In this study, a coupled model is implemented in the Bay of Bengal basin for simulating tropical cyclones Phailin and Hudhud, with the latter experiencing strong vertical wind shear (VWS). The experiments conducted include a control run (CTL) with the WRF model and a coupled run (CPL) with the COAWST model. Validations prove that the coupled simulations perform better in terms of intensity, track error and equitable threat score. CPL_Hudhud shows enhanced atmosphere-ocean coupling with respect to CTL_Hudhud, while the effect is minute in the case of Phailin. The peak VWS period of tropical cyclone Hudhud shows that high low-level θ_e gets advected cyclonically from the downshear-right of the storm into the cyclone's inflow layer located in the downshear-left half and is marked by strong radar echoes. Storm energetics reveal that bulk kinetic energy and bulk latent energy have opposite trends during the bulk-energetically growing stage of the storm, and kinetic energy increases at the expense of total potential energy through cross-isobaric flows because of rapid moisture consumption by deep convection. SST and VWS are the crucial factors that determine the atmosphere-ocean coupling, but CPL_Hudhud intensified even in the presence of strong VWS due to enhanced moisture consumption through deep convection, enhanced surface fluxes of moisture and kinetic energy generation. The thermodynamic efficiency of tropical cyclones prove to be quite low as most of the latent heat released is used to warm the atmosphere. In short, this study highlights the importance of a coupled model in simulating extreme weather events and the significance of VWS along with SST in dictating the storm energetics.

Introduction

Sea surface temperature (SST) and its relative importance in tropical cyclone maintenance, and intensification is a well-established fact (Emanuel, 1999, Emanuel, 1987; Gray, 1998; Miller, 1958). SST plays a crucial role in the heat flux exchange with the atmosphere, vertical mixing, and upwelling by Ekman pumping (Yablonsky and Ginis, 2009). Miller (1958) found the maximum attainable intensity of a tropical cyclone to be a function of SST. Numerical experiments have also shown the intensity of tropical cyclones to be sensitive towards SST (Emanuel, 1987; Lavender et al., 2018; Warner et al., 2010). The heat fluxes from the ocean that drive tropical cyclones are enhanced by turbulence due to strong winds and increased saturation mixing ratio due to a pressure drop at the surface (Schade, 2000). Since tropical cyclones interact with the upper ocean and not just the surface, SST can sometimes be misleading as it does not represent the actual energy available for cyclone intensification (Ali et al., 2013). Mogensen et al. (2017) conducted numerical experiments with a coupled model and concluded that the upper ocean stratification plays a crucial role in determining the coupled feedbacks and the evolution of tropical cyclones. They further stated that a strong atmosphere-ocean coupled response is observed whenever a shallow warm ocean layer is present, and a weak response is observed in the presence of a thick warm layer.
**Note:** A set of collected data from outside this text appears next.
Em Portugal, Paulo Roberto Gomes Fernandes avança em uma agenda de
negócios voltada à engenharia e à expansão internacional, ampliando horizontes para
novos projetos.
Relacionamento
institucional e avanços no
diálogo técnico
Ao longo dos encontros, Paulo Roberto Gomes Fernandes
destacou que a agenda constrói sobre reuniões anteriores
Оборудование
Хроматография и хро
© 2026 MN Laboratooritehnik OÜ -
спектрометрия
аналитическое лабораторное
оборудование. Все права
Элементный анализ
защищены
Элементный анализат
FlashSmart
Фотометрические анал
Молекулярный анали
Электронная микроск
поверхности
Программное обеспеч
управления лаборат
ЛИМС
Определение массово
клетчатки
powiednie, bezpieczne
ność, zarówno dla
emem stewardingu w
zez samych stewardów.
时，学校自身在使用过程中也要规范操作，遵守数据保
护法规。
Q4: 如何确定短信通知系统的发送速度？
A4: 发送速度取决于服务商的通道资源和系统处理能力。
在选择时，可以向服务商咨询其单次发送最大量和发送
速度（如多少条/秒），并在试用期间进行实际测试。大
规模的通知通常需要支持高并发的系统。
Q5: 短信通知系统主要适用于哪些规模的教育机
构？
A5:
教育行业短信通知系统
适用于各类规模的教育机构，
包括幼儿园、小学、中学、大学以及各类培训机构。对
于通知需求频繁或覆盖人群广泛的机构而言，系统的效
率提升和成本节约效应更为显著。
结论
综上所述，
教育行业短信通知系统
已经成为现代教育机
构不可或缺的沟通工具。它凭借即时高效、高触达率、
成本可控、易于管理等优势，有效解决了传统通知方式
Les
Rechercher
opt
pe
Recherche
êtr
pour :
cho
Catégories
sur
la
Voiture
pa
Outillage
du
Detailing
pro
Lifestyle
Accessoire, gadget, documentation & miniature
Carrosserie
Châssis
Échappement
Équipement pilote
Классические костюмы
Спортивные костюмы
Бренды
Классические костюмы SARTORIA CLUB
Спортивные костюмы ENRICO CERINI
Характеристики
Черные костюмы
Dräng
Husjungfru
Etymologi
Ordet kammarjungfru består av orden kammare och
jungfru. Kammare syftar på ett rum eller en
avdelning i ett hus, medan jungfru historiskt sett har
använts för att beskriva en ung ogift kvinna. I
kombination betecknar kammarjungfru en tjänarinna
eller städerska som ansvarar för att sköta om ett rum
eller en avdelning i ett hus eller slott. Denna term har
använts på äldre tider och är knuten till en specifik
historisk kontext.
Even though considerable progress has been made in forecasting the tropical cyclone track, intensity forecasting, and factors governing it still remains a challenge (Emanuel and Zhang, 2016). The effect of environmental flow (vertical wind shear) on tropical cyclone intensity is far more complicated than previously thought (Zhu et al., 2004). A common explanation for the effect of VWS on tropical cyclone intensity is “ventilation” of the hurricane warm core. Simpson and Riehl (1958) first hypothesised that under sheared conditions, lateral advection of environmental air cools the core, and thus the temperature is lower than the value of a parcel's moist adiabatic ascent from the surface. Multiple studies have also shown the negative impact of VWS on tropical cyclone intensity (Gray, 1968; Zeng et al., 2008, Zeng et al., 2007). Various alternative mechanisms have been proposed in the recent past based on equivalent potential temperature (θ_e) and potential vorticity (PV). Downdrafts outside the eyewall cause drying of the boundary layer underneath (low θ_e), and injection of this low θ_e air from the storm's inflow layer into the eyewall reduces the thermodynamic efficiency as the eyewall becomes less buoyant with respect to the environment (Riemer et al., 2010; Tang and Emanuel, 2010). DeMaria (1996) showed that in the presence of VWS, the PV of the vortex circulation gets tilted in the vertical. As a conservative quantity, this PV tilting requires an increase in the mid-level temperature perturbation near the vortex which inhibits convection and storm development. Thus, rather than ventilation, this effect of VWS on tropical cyclones can also be viewed as an act of “tilting and stabilisation”.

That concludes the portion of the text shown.